## WHAT THE TASK REQUIRES
Could you repeat, word for word, only the lines from the one containing "A diferencia del papel rayado, ofrece sop" through the final line of the records below?

## DATASET

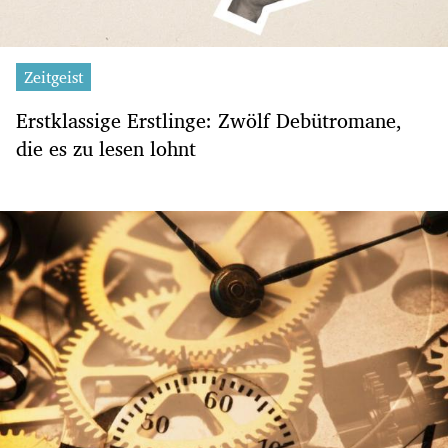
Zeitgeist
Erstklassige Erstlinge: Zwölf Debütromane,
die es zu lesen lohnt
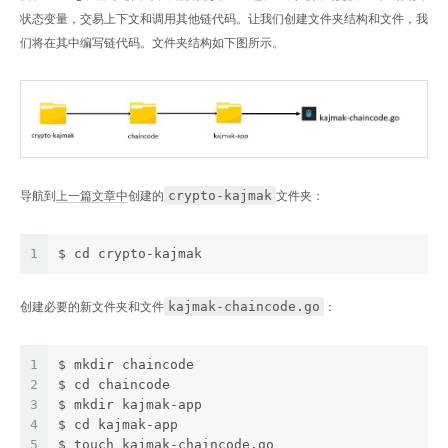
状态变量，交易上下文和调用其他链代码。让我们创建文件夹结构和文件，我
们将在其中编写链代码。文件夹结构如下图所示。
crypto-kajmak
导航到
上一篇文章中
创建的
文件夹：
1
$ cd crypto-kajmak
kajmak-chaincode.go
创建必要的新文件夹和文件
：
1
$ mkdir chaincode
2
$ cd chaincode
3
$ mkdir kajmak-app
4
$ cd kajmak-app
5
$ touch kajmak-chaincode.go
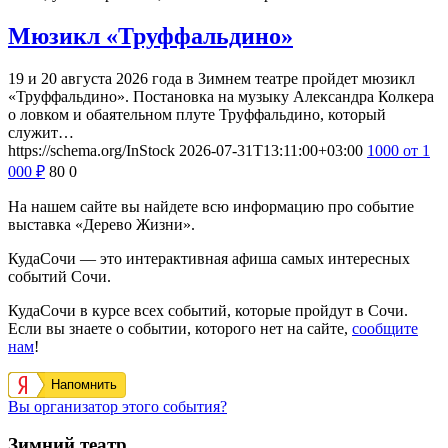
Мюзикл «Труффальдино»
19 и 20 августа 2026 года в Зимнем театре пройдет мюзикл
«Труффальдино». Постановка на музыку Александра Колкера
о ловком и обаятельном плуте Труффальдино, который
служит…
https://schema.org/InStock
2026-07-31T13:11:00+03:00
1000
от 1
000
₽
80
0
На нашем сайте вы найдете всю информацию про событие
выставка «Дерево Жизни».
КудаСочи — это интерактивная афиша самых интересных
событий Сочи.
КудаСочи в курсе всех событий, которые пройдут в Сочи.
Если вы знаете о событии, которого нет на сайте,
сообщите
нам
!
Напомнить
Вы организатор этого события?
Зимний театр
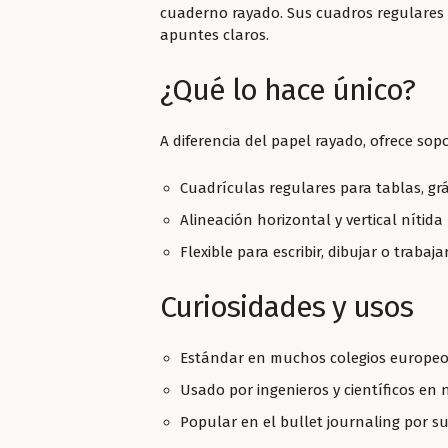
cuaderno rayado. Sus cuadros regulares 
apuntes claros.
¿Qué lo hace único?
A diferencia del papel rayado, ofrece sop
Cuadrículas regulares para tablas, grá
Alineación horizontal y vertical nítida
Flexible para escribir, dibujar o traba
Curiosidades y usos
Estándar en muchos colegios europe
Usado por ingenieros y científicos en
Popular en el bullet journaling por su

## FINISHED EXERCISE
A diferencia del papel rayado, ofrece sop
Cuadrículas regulares para tablas, grá
Alineación horizontal y vertical nítida
Flexible para escribir, dibujar o traba
Curiosidades y usos
Estándar en muchos colegios europe
Usado por ingenieros y científicos en
Popular en el bullet journaling por su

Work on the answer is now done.